Scan the data below and copy each line where "View" occurs.
[Information — start]
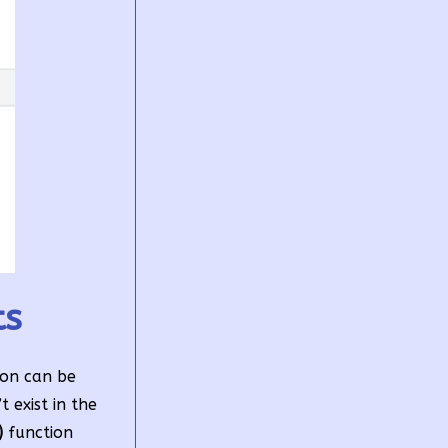
ts
ion can be
 exist in the
)
function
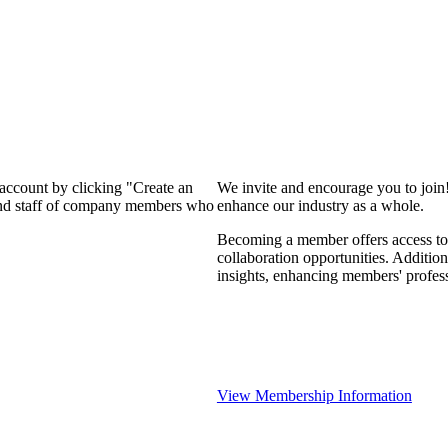
 account by clicking "Create an
We invite and encourage you to join
 and staff of company members who
enhance our industry as a whole.
Becoming a member offers access to 
collaboration opportunities. Addition
insights, enhancing members' profes
View Membership Information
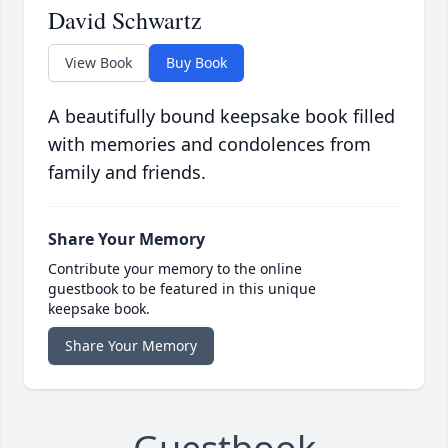
David Schwartz
View Book
Buy Book
A beautifully bound keepsake book filled
with memories and condolences from
family and friends.
Share Your Memory
Contribute your memory to the online
guestbook to be featured in this unique
keepsake book.
Share Your Memory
[Information — finish]
◆ Exercise result
View Membership Information
View Book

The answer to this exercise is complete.